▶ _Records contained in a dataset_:
• • • •

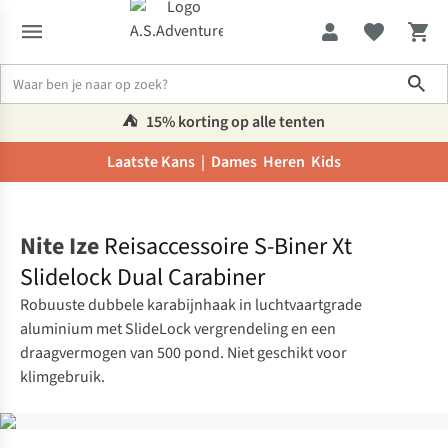
Sho
⛺️
15% korting op alle tenten
Laatste Kans |
Dames
Heren
Kids
Home
Nite Ize
Reisaccessoire S-Biner Xt
Slidelock Dual Carabiner
Robuuste dubbele karabijnhaak in luchtvaartgrade
aluminium met SlideLock vergrendeling en een
draagvermogen van 500 pond. Niet geschikt voor
klimgebruik.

• • • •

▶ _Assigned task_: All of the records above are to be written out exactly, minus their images.

▶ _Finished exercise_:
Sho
⛺️
15% korting op alle tenten
Laatste Kans |
Dames
Heren
Kids
Home
Nite Ize
Reisaccessoire S-Biner Xt
Slidelock Dual Carabiner
Robuuste dubbele karabijnhaak in luchtvaartgrade
aluminium met SlideLock vergrendeling en een
draagvermogen van 500 pond. Niet geschikt voor
klimgebruik.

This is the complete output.